- **EXTRACTED INFORMATION**:
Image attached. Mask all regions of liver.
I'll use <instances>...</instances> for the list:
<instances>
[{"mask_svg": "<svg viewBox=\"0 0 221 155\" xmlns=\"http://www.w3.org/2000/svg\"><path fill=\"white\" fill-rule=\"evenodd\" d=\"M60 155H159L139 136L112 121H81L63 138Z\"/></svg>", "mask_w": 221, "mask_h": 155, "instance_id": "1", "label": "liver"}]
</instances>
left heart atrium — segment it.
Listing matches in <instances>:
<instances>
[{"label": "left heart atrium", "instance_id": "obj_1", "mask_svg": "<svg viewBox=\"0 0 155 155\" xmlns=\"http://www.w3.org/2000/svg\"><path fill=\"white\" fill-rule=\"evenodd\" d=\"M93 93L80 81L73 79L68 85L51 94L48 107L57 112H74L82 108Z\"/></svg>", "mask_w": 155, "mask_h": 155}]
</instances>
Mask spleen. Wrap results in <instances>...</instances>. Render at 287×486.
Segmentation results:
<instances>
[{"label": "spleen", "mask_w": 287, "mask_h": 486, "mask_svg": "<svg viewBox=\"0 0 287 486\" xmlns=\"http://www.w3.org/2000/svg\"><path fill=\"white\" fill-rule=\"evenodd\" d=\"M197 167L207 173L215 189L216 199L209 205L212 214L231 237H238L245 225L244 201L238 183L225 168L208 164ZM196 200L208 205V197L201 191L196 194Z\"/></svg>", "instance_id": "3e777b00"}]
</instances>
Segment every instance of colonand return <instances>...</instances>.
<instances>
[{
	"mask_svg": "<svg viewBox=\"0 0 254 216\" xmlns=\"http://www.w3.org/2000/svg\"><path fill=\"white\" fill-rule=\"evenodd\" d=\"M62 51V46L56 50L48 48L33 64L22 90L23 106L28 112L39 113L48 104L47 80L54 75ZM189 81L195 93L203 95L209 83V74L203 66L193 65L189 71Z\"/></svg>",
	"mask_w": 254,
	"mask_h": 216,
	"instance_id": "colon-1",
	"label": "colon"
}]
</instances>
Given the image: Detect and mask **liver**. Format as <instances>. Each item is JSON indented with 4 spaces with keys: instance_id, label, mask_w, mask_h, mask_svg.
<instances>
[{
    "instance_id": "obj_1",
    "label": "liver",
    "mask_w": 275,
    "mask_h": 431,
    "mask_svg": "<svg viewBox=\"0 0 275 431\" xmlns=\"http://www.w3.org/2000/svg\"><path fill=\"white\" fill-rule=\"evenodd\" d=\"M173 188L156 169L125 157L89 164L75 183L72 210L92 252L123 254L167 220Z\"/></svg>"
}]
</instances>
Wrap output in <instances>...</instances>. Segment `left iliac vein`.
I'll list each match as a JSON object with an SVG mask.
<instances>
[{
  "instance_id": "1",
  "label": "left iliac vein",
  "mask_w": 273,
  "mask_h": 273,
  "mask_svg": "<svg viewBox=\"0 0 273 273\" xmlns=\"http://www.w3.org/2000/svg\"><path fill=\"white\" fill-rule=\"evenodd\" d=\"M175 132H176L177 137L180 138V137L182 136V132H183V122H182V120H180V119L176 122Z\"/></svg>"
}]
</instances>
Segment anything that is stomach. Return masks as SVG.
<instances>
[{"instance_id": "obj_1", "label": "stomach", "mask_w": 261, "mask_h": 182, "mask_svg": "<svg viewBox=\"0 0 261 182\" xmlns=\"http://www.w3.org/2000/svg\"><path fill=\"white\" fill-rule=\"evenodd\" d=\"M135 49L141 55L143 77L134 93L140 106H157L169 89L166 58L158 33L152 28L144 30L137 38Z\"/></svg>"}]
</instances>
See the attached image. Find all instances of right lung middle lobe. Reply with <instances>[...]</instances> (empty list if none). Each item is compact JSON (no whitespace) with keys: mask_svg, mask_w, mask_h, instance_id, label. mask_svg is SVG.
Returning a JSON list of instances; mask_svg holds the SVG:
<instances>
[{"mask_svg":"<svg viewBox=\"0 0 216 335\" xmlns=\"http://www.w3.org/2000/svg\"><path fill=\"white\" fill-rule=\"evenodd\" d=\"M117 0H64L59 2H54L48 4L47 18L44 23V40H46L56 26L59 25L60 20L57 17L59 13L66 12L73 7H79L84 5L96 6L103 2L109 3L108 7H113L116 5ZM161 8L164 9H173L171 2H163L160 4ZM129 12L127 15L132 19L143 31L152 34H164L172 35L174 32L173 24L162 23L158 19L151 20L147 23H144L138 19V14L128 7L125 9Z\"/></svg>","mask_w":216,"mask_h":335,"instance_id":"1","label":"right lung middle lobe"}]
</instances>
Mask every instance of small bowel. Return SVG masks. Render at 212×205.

- **ASSIGNED TASK**:
Copy out the line holding "Given the image: Detect". Then copy every later line of the data, unchanged, through the last one.

- **TASK ANSWER**:
Given the image: Detect and mask **liver**. Format as <instances>. Each item is JSON indented with 4 spaces with keys: instance_id, label, mask_w, mask_h, mask_svg.
<instances>
[{
    "instance_id": "obj_1",
    "label": "liver",
    "mask_w": 275,
    "mask_h": 431,
    "mask_svg": "<svg viewBox=\"0 0 275 431\" xmlns=\"http://www.w3.org/2000/svg\"><path fill=\"white\" fill-rule=\"evenodd\" d=\"M173 188L156 169L125 157L89 164L75 183L72 210L92 252L123 254L167 220Z\"/></svg>"
}]
</instances>
Wrap output in <instances>...</instances>. Segment `left iliac vein`.
I'll list each match as a JSON object with an SVG mask.
<instances>
[{
  "instance_id": "1",
  "label": "left iliac vein",
  "mask_w": 273,
  "mask_h": 273,
  "mask_svg": "<svg viewBox=\"0 0 273 273\" xmlns=\"http://www.w3.org/2000/svg\"><path fill=\"white\" fill-rule=\"evenodd\" d=\"M175 132H176L177 137L180 138V137L182 136V132H183V122H182V120H180V119L176 122Z\"/></svg>"
}]
</instances>
Segment anything that is stomach. Return masks as SVG.
<instances>
[{"instance_id": "obj_1", "label": "stomach", "mask_w": 261, "mask_h": 182, "mask_svg": "<svg viewBox=\"0 0 261 182\" xmlns=\"http://www.w3.org/2000/svg\"><path fill=\"white\" fill-rule=\"evenodd\" d=\"M135 49L141 55L143 77L134 93L140 106H157L169 89L166 58L158 33L152 28L144 30L137 38Z\"/></svg>"}]
</instances>
See the attached image. Find all instances of right lung middle lobe. Reply with <instances>[...]</instances> (empty list if none). Each item is compact JSON (no whitespace) with keys: mask_svg, mask_w, mask_h, instance_id, label. mask_svg is SVG.
Returning a JSON list of instances; mask_svg holds the SVG:
<instances>
[{"mask_svg":"<svg viewBox=\"0 0 216 335\" xmlns=\"http://www.w3.org/2000/svg\"><path fill=\"white\" fill-rule=\"evenodd\" d=\"M117 0H64L59 2H54L48 4L47 18L44 23V40H46L56 26L59 25L60 20L57 17L59 13L66 12L73 7H79L84 5L96 6L103 2L109 3L108 7H113L116 5ZM161 8L164 9H173L171 2H163L160 4ZM129 12L127 15L132 19L143 31L152 34H164L172 35L174 32L173 24L162 23L158 19L151 20L147 23H144L138 19V14L128 7L125 9Z\"/></svg>","mask_w":216,"mask_h":335,"instance_id":"1","label":"right lung middle lobe"}]
</instances>
Mask every instance of small bowel. Return SVG masks. Render at 212×205.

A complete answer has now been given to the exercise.